Segment Start: Information

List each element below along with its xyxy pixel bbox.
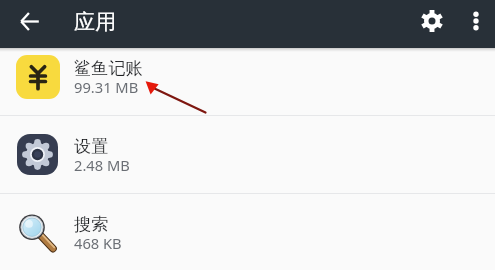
staticText: 搜索 [74, 213, 109, 235]
button[interactable]: More options [461, 6, 491, 36]
staticText: 应用 [74, 9, 116, 35]
button[interactable]: 搜索 [0, 193, 495, 270]
button[interactable]: Back [12, 4, 47, 39]
staticText: 设置 [74, 135, 109, 157]
staticText: 鲨鱼记账 [74, 57, 143, 79]
button[interactable]: 鲨鱼记账 [0, 37, 495, 115]
button[interactable]: 设置 [0, 115, 495, 193]
staticText: 2.48 MB [74, 155, 130, 175]
staticText: 99.31 MB [74, 77, 139, 97]
staticText: 468 KB [74, 233, 122, 253]
button[interactable]: Settings [414, 3, 450, 39]
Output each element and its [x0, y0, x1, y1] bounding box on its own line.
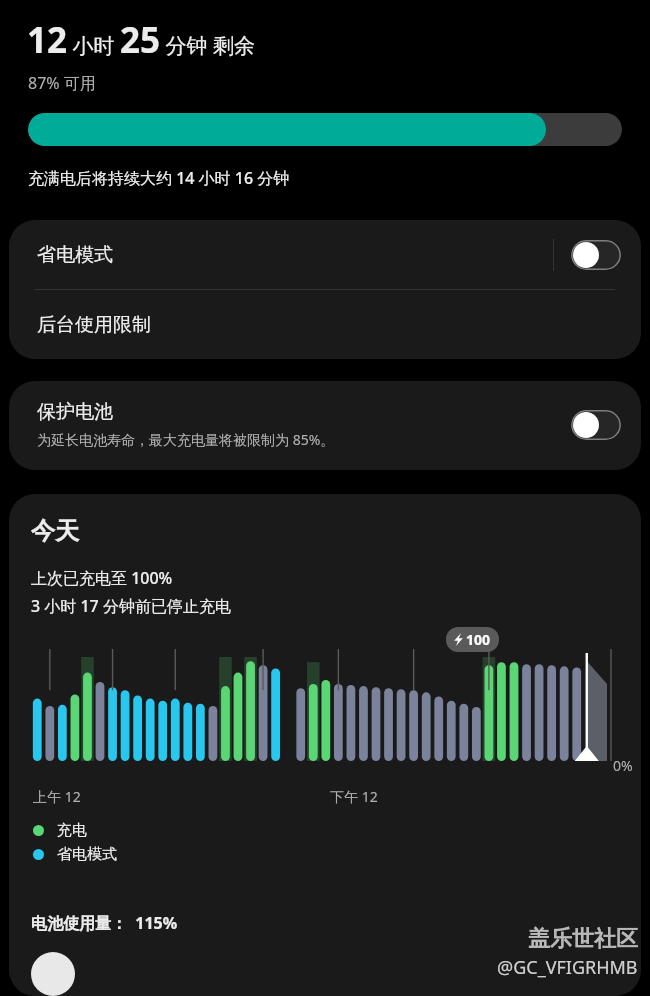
staticText: 87% 可用 — [28, 72, 96, 94]
staticText: 保护电池 — [37, 400, 113, 424]
staticText: 100 — [466, 630, 491, 649]
button[interactable]: 省电模式 — [33, 845, 117, 864]
staticText: 电池使用量： 115% — [31, 912, 178, 934]
staticText: 3 小时 17 分钟前已停止充电 — [31, 595, 231, 617]
button[interactable]: 后台使用限制 — [9, 290, 641, 359]
button[interactable]: 保护电池 — [571, 410, 621, 440]
staticText: 下午 12 — [330, 787, 378, 806]
staticText: 上次已充电至 100% — [31, 567, 173, 589]
staticText: 上午 12 — [33, 787, 81, 806]
staticText: 0% — [613, 756, 633, 775]
staticText: 盖乐世社区 — [528, 925, 638, 953]
button[interactable]: 保护电池 — [9, 381, 641, 470]
button[interactable]: 省电模式 — [9, 220, 641, 289]
staticText: 12 小时 25 分钟 剩余 — [27, 16, 255, 64]
staticText: 今天 — [31, 516, 79, 546]
staticText: 省电模式 — [57, 845, 117, 864]
staticText: @GC_VFIGRHMB — [497, 955, 638, 980]
staticText: 充满电后将持续大约 14 小时 16 分钟 — [28, 167, 290, 189]
staticText: 充电 — [57, 821, 87, 840]
staticText: 为延长电池寿命，最大充电量将被限制为 85%。 — [37, 430, 335, 449]
staticText: 省电模式 — [37, 243, 553, 267]
button[interactable]: 充电 — [33, 821, 87, 840]
staticText: 后台使用限制 — [37, 313, 151, 337]
button[interactable]: 省电模式 — [571, 240, 621, 270]
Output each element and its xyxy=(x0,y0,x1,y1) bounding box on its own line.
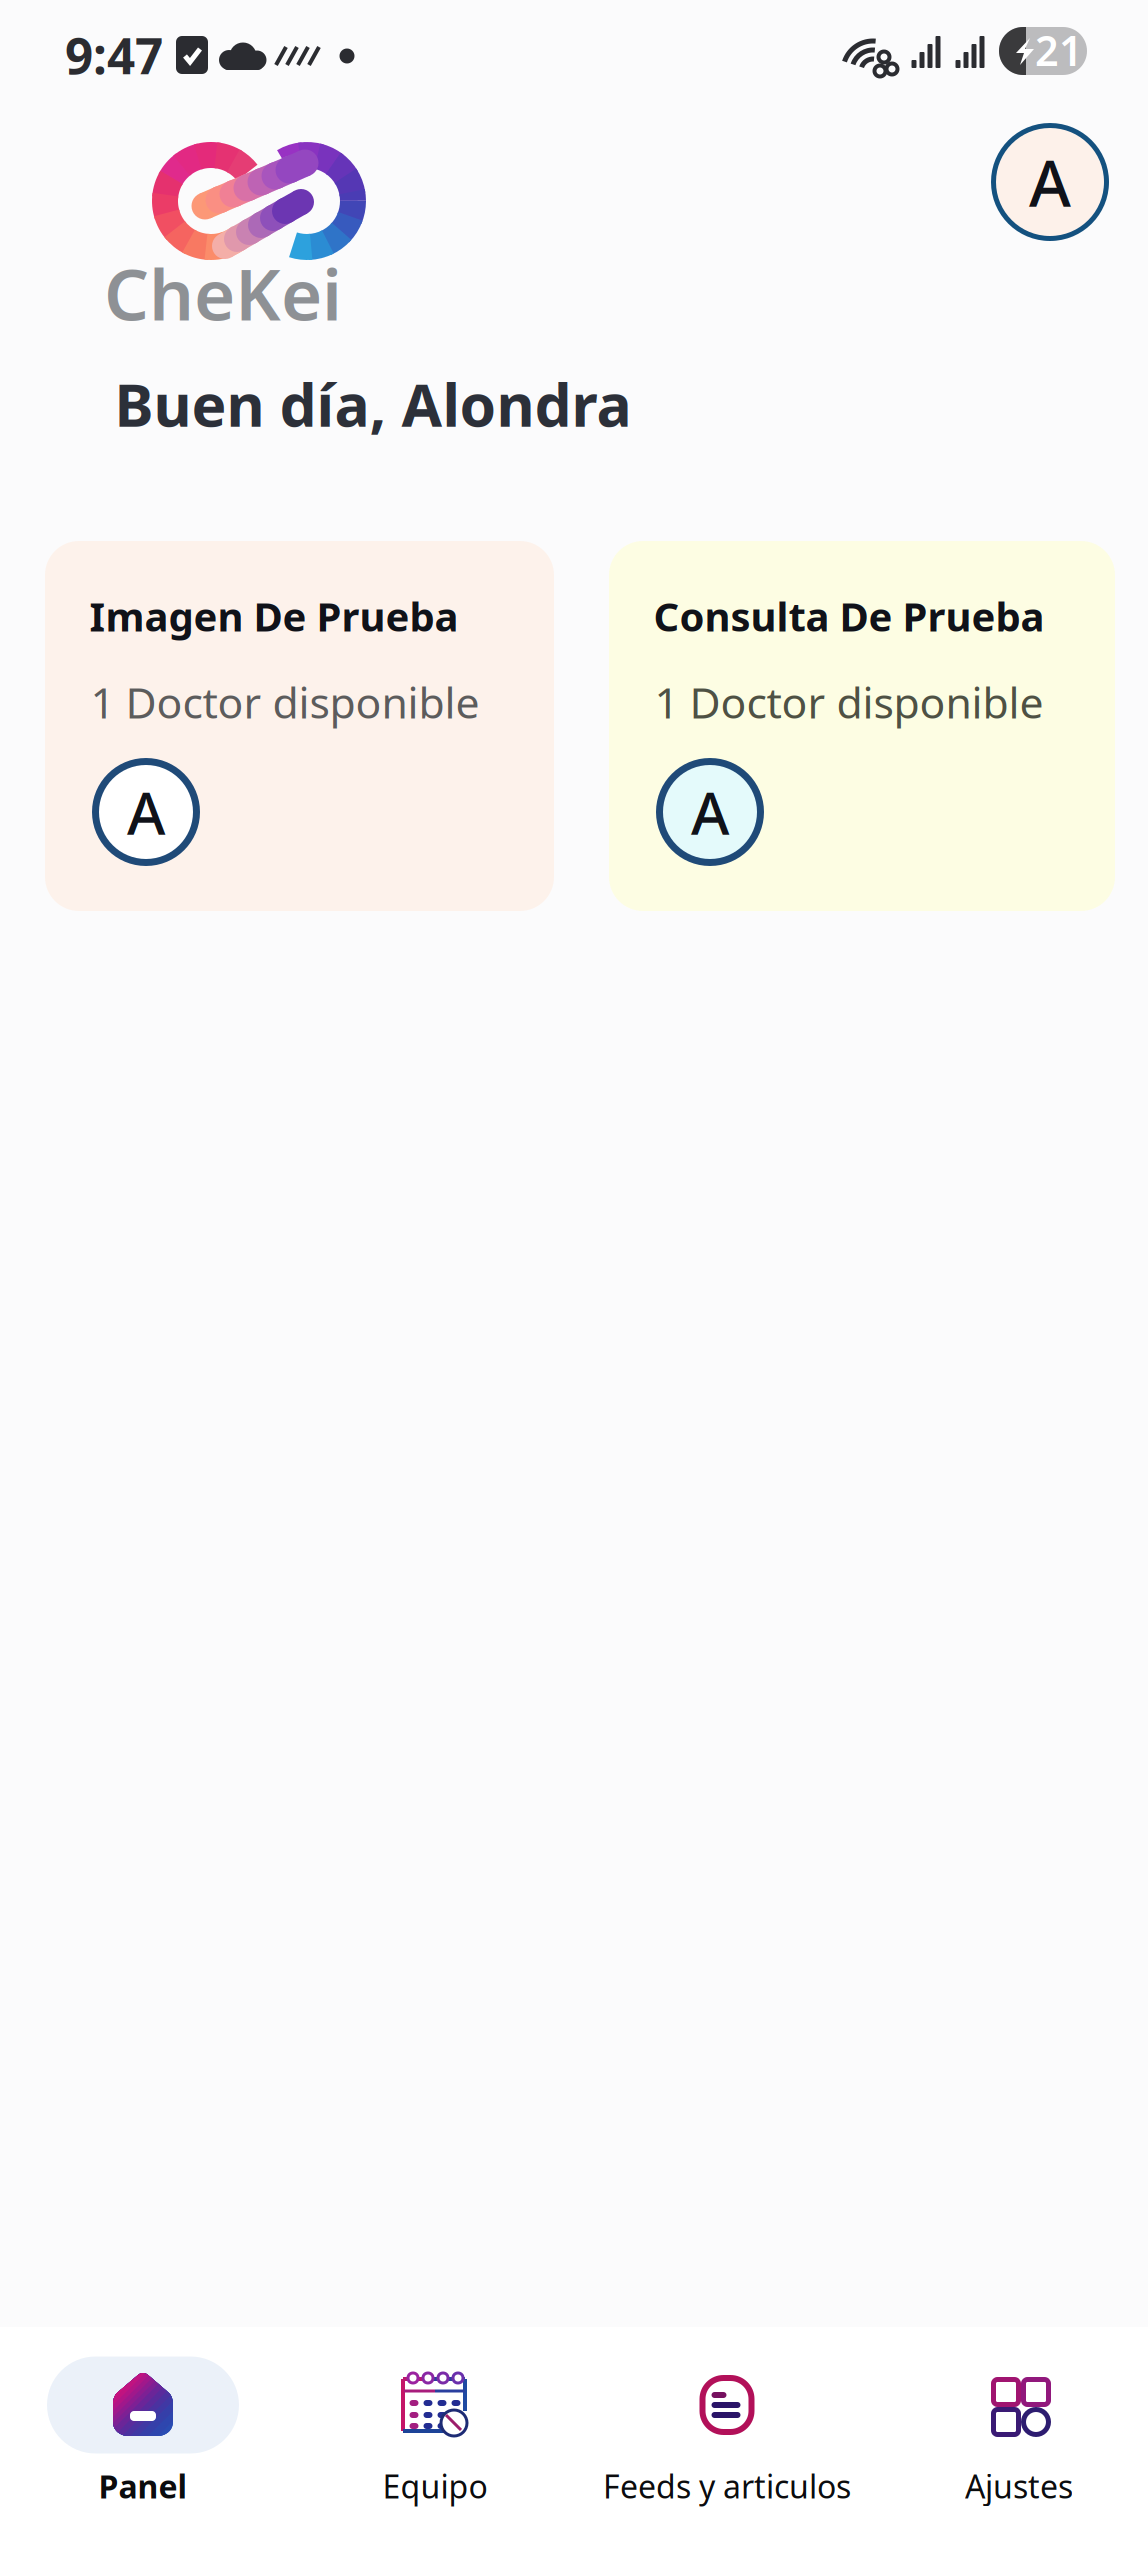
staticText: A xyxy=(1029,140,1071,224)
button[interactable]: Equipo xyxy=(0,2327,1148,2560)
staticText: CheKei xyxy=(104,246,342,340)
button[interactable]: Feeds y articulos xyxy=(0,2327,1148,2560)
staticText: 1 Doctor disponible xyxy=(654,674,1044,730)
staticText: A xyxy=(127,773,165,851)
staticText: 21 xyxy=(1035,23,1083,78)
staticText: A xyxy=(691,773,729,851)
button[interactable]: Perfil xyxy=(989,121,1111,243)
button[interactable]: Imagen De Prueba xyxy=(45,541,554,911)
staticText: Imagen De Prueba xyxy=(90,589,458,642)
staticText: Equipo xyxy=(382,2465,488,2507)
staticText: 9:47 xyxy=(65,22,163,88)
staticText: Ajustes xyxy=(965,2465,1073,2507)
button[interactable]: Ajustes xyxy=(0,2327,1148,2560)
staticText: Buen día, Alondra xyxy=(114,365,632,443)
button[interactable]: Consulta De Prueba xyxy=(609,541,1115,911)
staticText: Consulta De Prueba xyxy=(654,589,1044,642)
button[interactable]: Panel xyxy=(0,2327,1148,2560)
staticText: Panel xyxy=(98,2465,188,2507)
staticText: Feeds y articulos xyxy=(603,2465,851,2507)
staticText: 1 Doctor disponible xyxy=(90,674,480,730)
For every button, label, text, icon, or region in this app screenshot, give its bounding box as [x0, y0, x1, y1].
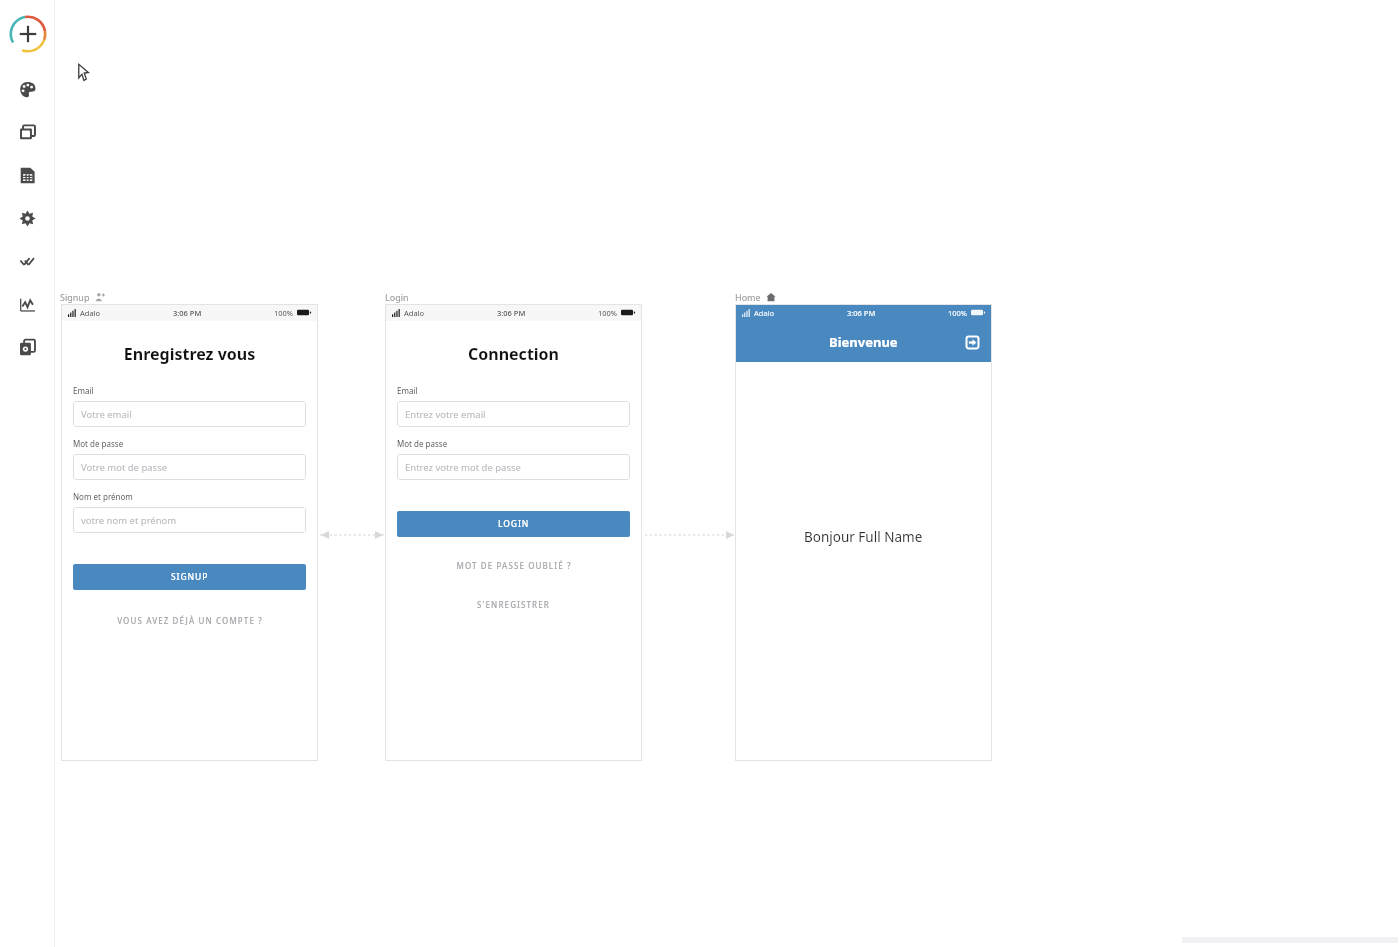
button[interactable]: votre nom et prénom — [73, 507, 306, 533]
button[interactable]: Analytics — [0, 283, 55, 326]
button[interactable]: SIGNUP — [73, 564, 306, 590]
staticText: 100% — [948, 308, 968, 318]
staticText: Signup — [60, 291, 90, 303]
button[interactable]: S'ENREGISTRER — [397, 593, 630, 615]
staticText: Adalo — [754, 308, 775, 318]
button[interactable]: Votre email — [73, 401, 306, 427]
staticText: Mot de passe — [73, 438, 124, 449]
staticText: Email — [73, 385, 94, 396]
staticText: Entrez votre mot de passe — [405, 461, 521, 474]
staticText: 100% — [274, 308, 294, 318]
staticText: Login — [385, 291, 409, 303]
staticText: Votre email — [81, 408, 132, 421]
button[interactable]: Design — [0, 68, 55, 111]
button[interactable]: Signup — [60, 289, 105, 304]
button[interactable]: VOUS AVEZ DÉJÀ UN COMPTE ? — [73, 609, 306, 631]
button[interactable]: Database — [0, 154, 55, 197]
staticText: Email — [397, 385, 418, 396]
staticText: Connection — [385, 343, 642, 365]
staticText: Mot de passe — [397, 438, 448, 449]
staticText: Enregistrez vous — [61, 343, 318, 365]
button[interactable]: LOGIN — [397, 511, 630, 537]
staticText: Nom et prénom — [73, 491, 133, 502]
button[interactable]: Logout — [961, 331, 983, 353]
staticText: LOGIN — [498, 518, 530, 530]
staticText: VOUS AVEZ DÉJÀ UN COMPTE ? — [117, 615, 263, 626]
button[interactable]: MOT DE PASSE OUBLIÉ ? — [397, 554, 630, 576]
button[interactable]: Entrez votre mot de passe — [397, 454, 630, 480]
staticText: Entrez votre email — [405, 408, 486, 421]
staticText: MOT DE PASSE OUBLIÉ ? — [456, 560, 572, 571]
button[interactable]: Entrez votre email — [397, 401, 630, 427]
staticText: Bienvenue — [829, 333, 898, 351]
staticText: 100% — [598, 308, 618, 318]
button[interactable]: Add — [9, 15, 47, 53]
button[interactable]: Publish — [0, 326, 55, 369]
staticText: Adalo — [404, 308, 425, 318]
staticText: 3:06 PM — [173, 308, 202, 318]
staticText: votre nom et prénom — [81, 514, 177, 527]
button[interactable]: Votre mot de passe — [73, 454, 306, 480]
button[interactable]: Login — [385, 289, 409, 304]
staticText: Home — [735, 291, 761, 303]
button[interactable]: Screens — [0, 111, 55, 154]
button[interactable]: Home — [735, 289, 776, 304]
staticText: Adalo — [80, 308, 101, 318]
staticText: 3:06 PM — [497, 308, 526, 318]
staticText: 3:06 PM — [847, 308, 876, 318]
staticText: SIGNUP — [171, 571, 209, 583]
button[interactable]: Settings — [0, 197, 55, 240]
button[interactable]: Checklist — [0, 240, 55, 283]
staticText: Votre mot de passe — [81, 461, 168, 474]
staticText: Bonjour Full Name — [804, 528, 923, 546]
staticText: S'ENREGISTRER — [477, 599, 550, 610]
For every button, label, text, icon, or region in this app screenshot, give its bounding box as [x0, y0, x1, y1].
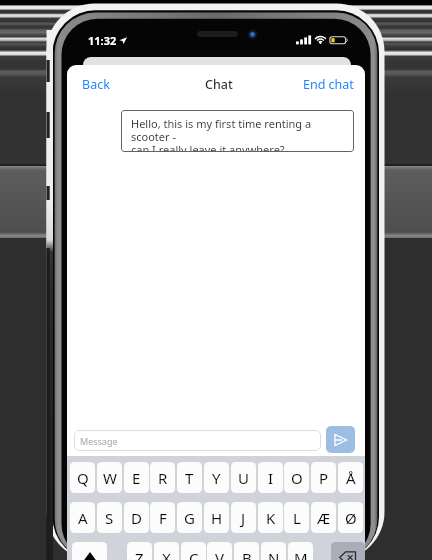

Segment End: Information

In the listing, how many lines carry the string "element"? Answer with a number only.

◆ **Completed task**
3